• _Action item_:
Nothing is needed except the lines below that run from the one with "Die thailändische" through the one with "haben nicht nur die", repeated exactly.

• _Data for analysis_:
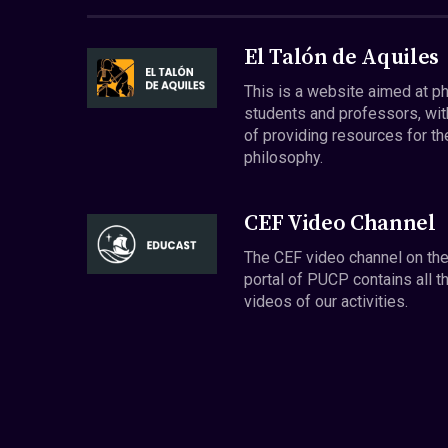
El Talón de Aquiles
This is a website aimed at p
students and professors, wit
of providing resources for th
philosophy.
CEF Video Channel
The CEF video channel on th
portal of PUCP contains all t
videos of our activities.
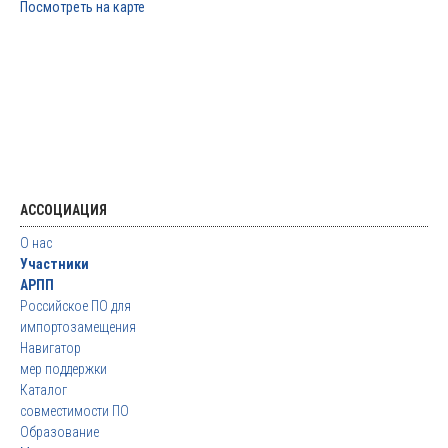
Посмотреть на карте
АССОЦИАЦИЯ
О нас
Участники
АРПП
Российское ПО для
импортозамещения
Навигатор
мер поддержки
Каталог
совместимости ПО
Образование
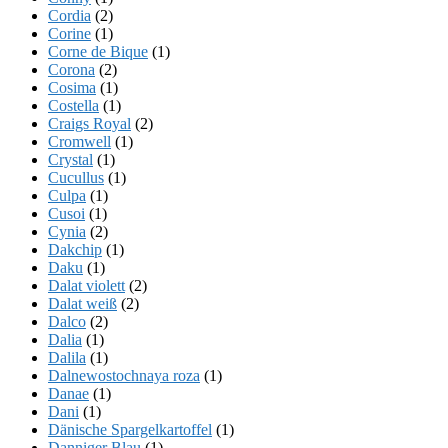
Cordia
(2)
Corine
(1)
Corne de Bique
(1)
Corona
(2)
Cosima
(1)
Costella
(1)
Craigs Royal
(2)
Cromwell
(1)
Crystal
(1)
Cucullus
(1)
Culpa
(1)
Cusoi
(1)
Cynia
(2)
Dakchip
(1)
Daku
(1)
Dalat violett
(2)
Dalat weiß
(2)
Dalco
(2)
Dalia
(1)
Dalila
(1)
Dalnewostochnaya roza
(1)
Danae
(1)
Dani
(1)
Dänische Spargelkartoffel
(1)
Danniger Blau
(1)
* * *
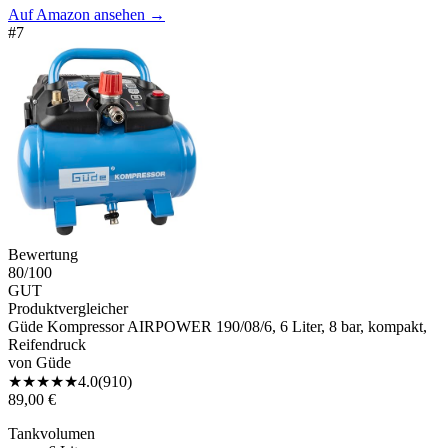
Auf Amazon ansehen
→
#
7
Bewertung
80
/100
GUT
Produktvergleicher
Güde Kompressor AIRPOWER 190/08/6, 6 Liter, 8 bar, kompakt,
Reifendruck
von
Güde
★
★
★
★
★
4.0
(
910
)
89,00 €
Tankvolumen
--
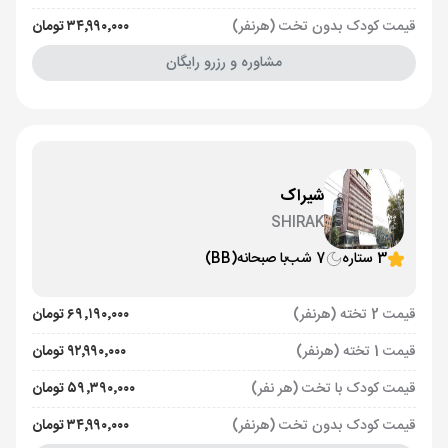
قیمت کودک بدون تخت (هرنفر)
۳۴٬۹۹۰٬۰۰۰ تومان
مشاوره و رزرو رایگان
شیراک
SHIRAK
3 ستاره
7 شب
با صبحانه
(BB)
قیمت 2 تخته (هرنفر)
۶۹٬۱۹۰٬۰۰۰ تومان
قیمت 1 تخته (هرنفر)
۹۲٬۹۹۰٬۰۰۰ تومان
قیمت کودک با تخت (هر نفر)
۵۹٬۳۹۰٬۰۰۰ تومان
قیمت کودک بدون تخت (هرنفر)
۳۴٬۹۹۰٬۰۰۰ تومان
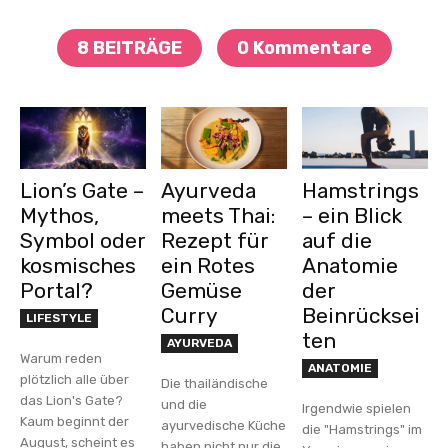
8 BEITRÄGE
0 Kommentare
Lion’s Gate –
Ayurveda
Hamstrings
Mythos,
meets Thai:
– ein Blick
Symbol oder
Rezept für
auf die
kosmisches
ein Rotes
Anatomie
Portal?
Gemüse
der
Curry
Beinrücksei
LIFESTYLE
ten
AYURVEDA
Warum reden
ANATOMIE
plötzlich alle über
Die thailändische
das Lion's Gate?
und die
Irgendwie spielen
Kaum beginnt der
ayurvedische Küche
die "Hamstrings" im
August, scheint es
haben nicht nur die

• _Written solution_:
Die thailändische
das Lion's Gate?
und die
Irgendwie spielen
Kaum beginnt der
ayurvedische Küche
die "Hamstrings" im
August, scheint es
haben nicht nur die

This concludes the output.